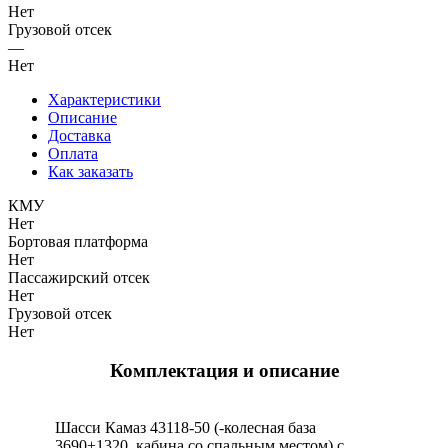
Нет
Грузовой отсек
—
Нет
Характеристики
Описание
Доставка
Оплата
Как заказать
КМУ
Нет
Бортовая платформа
Нет
Пассажирский отсек
Нет
Грузовой отсек
Нет
Комплектация и описание
Шасси Камаз 43118-50 (-колесная база
3690+1320, кабина со спальным местом) с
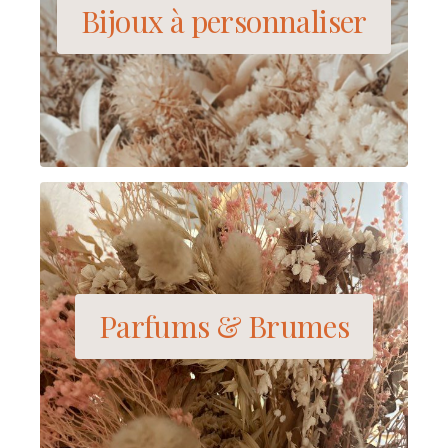
Bijoux à personnaliser
Parfums & Brumes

How to complete this task »
Copy the records above precisely, and leave every image out of the copy.

Written reply »
Нет
Грузовой отсек
—
Нет
Характеристики
Описание
Доставка
Оплата
Как заказать
КМУ
Нет
Бортовая платформа
Нет
Пассажирский отсек
Нет
Грузовой отсек
Нет
Комплектация и описание
Шасси Камаз 43118-50 (-колесная база
3690+1320, кабина со спальным местом) с
Bijoux à personnaliser
Parfums & Brumes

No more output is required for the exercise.